C'est l'entrée dans la nuit. L'être humain finit par oublier qu'il est dieu. En perdant la lumière, il perd le lien qui le rattache à l'Autre. Son univers s'étiole. Il devient incapable d'assumer la violence et la mort pour en faire une force de vie. Comme son espace se rétrécit dangereusement, toute limite devient une menace qu'il écarte. En perdant le mythe, l'homme en vient ainsi à perdre son corps. Sans même le vouloir, il provoque une désincarnation de Dieu.
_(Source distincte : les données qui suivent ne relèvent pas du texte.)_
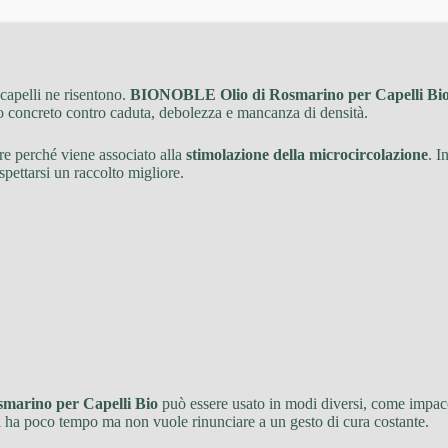
capelli ne risentono.
BIONOBLE Olio di Rosmarino per Capelli Bi
o concreto contro caduta, debolezza e mancanza di densità.
are perché viene associato alla
stimolazione della microcircolazione
. I
spettarsi un raccolto migliore.
arino per Capelli Bio
può essere usato in modi diversi, come impac
i ha poco tempo ma non vuole rinunciare a un gesto di cura costante.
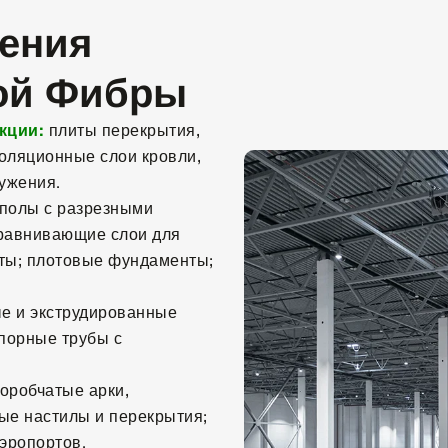
ения
ой Фибры
кции:
плиты перекрытия,
золяционные слои кровли,
ужения.
полы с разрезными
ыравнивающие слои для
ты; плотовые фундаменты;
е и экструдированные
апорные трубы с
оробчатые арки,
ые настилы и перекрытия;
эропортов.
La Lumière qui porte la Parole

Le mage est la figure de l'homme qui ne s'est pas écarté du mythe. L'étoile des origines le conduit jusqu'à l'étable de Bethléem. D'emblée il est en connivence avec l'enfant qui vient de naître, avec l'accomplissement de l'incarnation de Dieu. Il reconnaît en ce petit d'homme la Lumière qui porte la Parole. Pour lui, toute l'histoire de l'humanité est une longue marche vers ce moment privilégié, vers l'émergence nouvelle de la Lumière, apparue dans les premiers temps de l'humanité. Son dernier voyage marque apparemment la fin du pèlerinage. Mais est-ce si sûr ?

Revenir à la lumière des origines

Maintenant le mage fait le voyage inverse. Il retourne au mythe, vers la lumière des origines. L'incarnation de Dieu est un accomplissement. Mais il sait pourtant qu'elle est aussi un nouveau commencement. Car si Jésus est bien le Fils de Dieu, il doit entraîner tous les êtres humains dans son sillage. Et, pour entrer dans cette nouvelle histoire, les hommes sont invités à reprendre pied dans les mythes, qui leur ont donné naissance. Ils vont ainsi retrouver le sens du corps et poursuivre, bien ancrés sur leurs deux jambes, le long cheminement de l'incarnation de Dieu. A la suite des premiers mages, ils pourront ainsi venir vers Jésus avec toutes les richesses du monde, établissant un lien entre la Lumière des origines et la Lumière qui porte la Parole.